Ms. Bowser “was a journalist who always felt she could do a little more digging to get to the bottom of a story,” said Murrey Jacobson, senior “NewsHour” producer for national affairs. She was particularly proud of her coverage of the levees in New Orleans, where she reported on design problems that contributed to catastrophic flooding after Hurricane Katrina in 2005.

Her resolve extended to capturing the perfect moment on film, regardless of the emotional or financial cost. While working on a story about the V-22 Osprey, a controversial tilt-rotor helicopter that was deployed following the U.S.-led invasion of Iraq in 2003, she insisted on waiting late at a military landing site to capture footage of the aircraft in action.

“The landing kept getting delayed, and I began to worry about our crew going overtime and being over budget,” said Dan Sagalyn, deputy senior producer for foreign affairs and defense. “And she said, ‘Dan, don’t worry about the crew — just get that shot.’ And she was right — it was a magnificent scene. . . . I’ve never had a correspondent tell me that: ‘Get that shot. We really need that shot, to hell with the cost.’ ”

Elizabeth Ann Bowser was born in Norfolk on Aug. 19, 1944. Her father sold cars and insurance, and her mother was a homemaker.

She studied English and journalism at Ohio Wesleyan University and, after graduating in 1966, wrote obituaries for the ­Virginian-Pilot before joining the television station WAVY.

A marriage to Chris Kelley, a fellow CBS correspondent, ended in divorce. Survivors include two sons, Patrick Kelley of Westminster, Colo., and Matthew Kelley of Denver.

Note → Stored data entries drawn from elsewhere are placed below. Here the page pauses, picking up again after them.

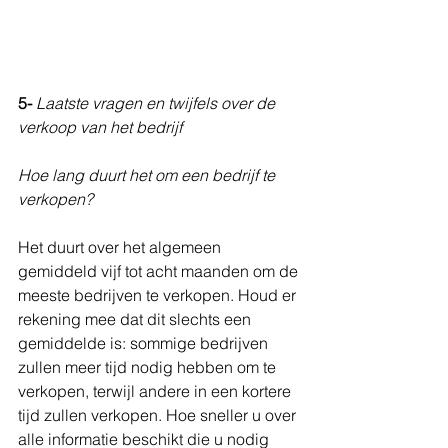
5-
Laatste vragen en twijfels over de 
verkoop van het bedrijf
Hoe lang duurt het om een ​​bedrijf te 
verkopen?
Het duurt over het algemeen 
gemiddeld vijf tot acht maanden om de 
meeste bedrijven te verkopen. Houd er 
rekening mee dat dit slechts een 
gemiddelde is: sommige bedrijven 
zullen meer tijd nodig hebben om te 
verkopen, terwijl andere in een kortere 
tijd zullen verkopen. Hoe sneller u over 
alle informatie beschikt die u nodig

Ms. Bowser covered scores of major breaking news stories while at “NewsHour,” including the 1995 Oklahoma City bombing, when Timothy Mc­Veigh used a truck full of explosives to destroy a federal office building. But she also wrangled sit-down interviews with figures such as real estate businessman Donald Trump, who in 1992 was known less for his political views than for his multiple bankruptcies and tabloid-saturated affair with actress Marla Maples.

“Are you a Republican or a Democrat?” Ms. Bowser asked at the time.

The future president replied that he was “probably a Republican, but . . . really more for an individual than I am for a party.”

Ms. Bowser moved to the health beat in 2009, amid a rancorous national debate over what became the Affordable Care Act. She often imbued her reporting with a personal touch, incorporating reflections from patients struggling to find health insurance or, occasionally, stories on her own experience with health care.

One of her last pieces, from March 2013, featured an interview with an expert on long-term senior care but began with a striking story from her own life: “The roller coaster often starts in the middle of the night with a long-distance phone call. ‘Miss Bowser,’ the caller begins tentatively. ‘It’s about your Mother.’ ”

“And that’s how my chaotic ride through the years of taking care of Mom got going,” she continued. “It ended 10 years later when she died at the age of 90.”